When training a neural network for house price prediction, how does the optimization algorithm (like Gradient Descent) know whether its current weight settings are doing a good job or a terrible job, and in which direction it should adjust those weights?
Select an answer to reveal the explanation.
Short Explanation and Infographic
Think of a cost function like the scorecard in a game of golf—except you want your score to be as close to zero as possible. When your model starts training, its weights are completely random, so its predictions are awful. The cost function (or loss function) calculates exactly how far off those predictions are from the real answers. If your model predicts a house is worth $100k but it actually sold for $500k, the loss function screams: "Hey, you're off by $400k!" The optimizer takes that feedback and adjusts the weights to bring the error down next time. Without a cost function, your model would be stumbling around in the dark with no idea if it's getting warmer or colder. It's the ultimate guide for training.
Full explanation below image
Full Explanation
In machine learning and deep learning, a loss function (often used interchangeably with cost function, though technically a loss function computes error for a single training example while a cost function averages it over the entire dataset) is a mathematical formula that measures the discrepancy between the model's predictions and the actual ground truth labels.

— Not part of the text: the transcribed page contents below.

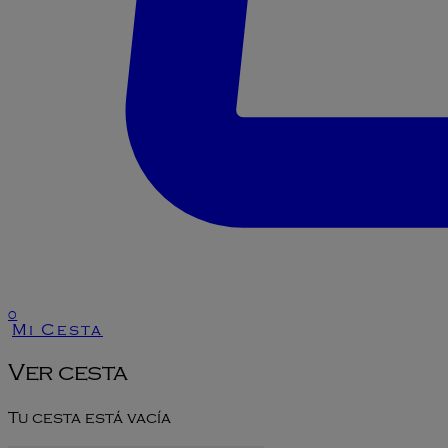
0
Mi Cesta
Ver cesta
Tu cesta está vacía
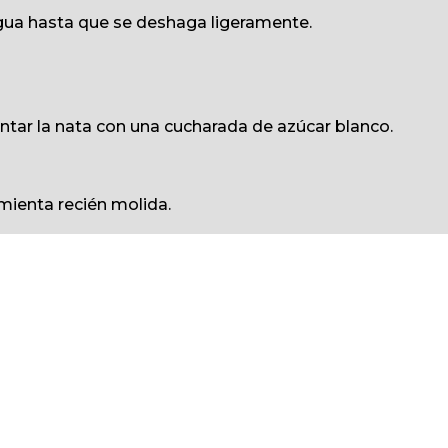
agua hasta que se deshaga ligeramente.
montar la nata con una cucharada de azúcar blanco.
mienta recién molida.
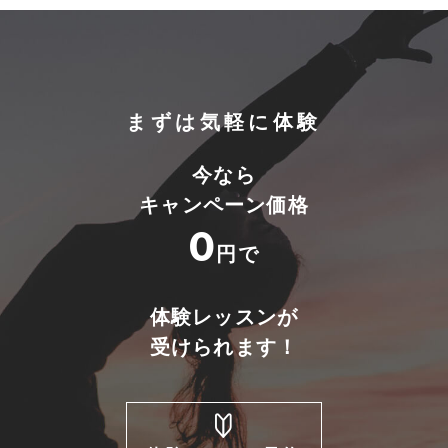
まずは気軽に体験
今なら
キャンペーン価格
0
円で
体験レッスンが
受けられます！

The primary purpose of the cost function is to provide a single quantitative value representing the model's current performance. This value serves as the objective function that the optimization algorithm (such as Gradient Descent or Adam) seeks to minimize. During training, the optimizer calculates the gradients of the cost function with respect to the model's weights. These gradients indicate the direction and magnitude of changes needed to reduce the overall error. Popular examples of cost functions include Mean Squared Error (MSE) for regression tasks and Binary or Categorical Cross-Entropy for classification tasks.
Let's examine the incorrect options: - Activation functions (Option A) are used to introduce non-linearity into the network, allowing it to learn complex non-linear decision boundaries, but they do not measure prediction error. - The learning rate (Option C) is a hyperparameter that controls the step size the optimizer takes during gradient descent; it does not compute the prediction error itself. - Regularization functions (Option D) are added to the cost function to penalize model complexity (like L1/L2 regularization) and prevent overfitting, but they are not the primary metric measuring the baseline prediction error against actual target data.
Therefore, the cost function (Option B) is the component that quantifies the error between predictions and target values.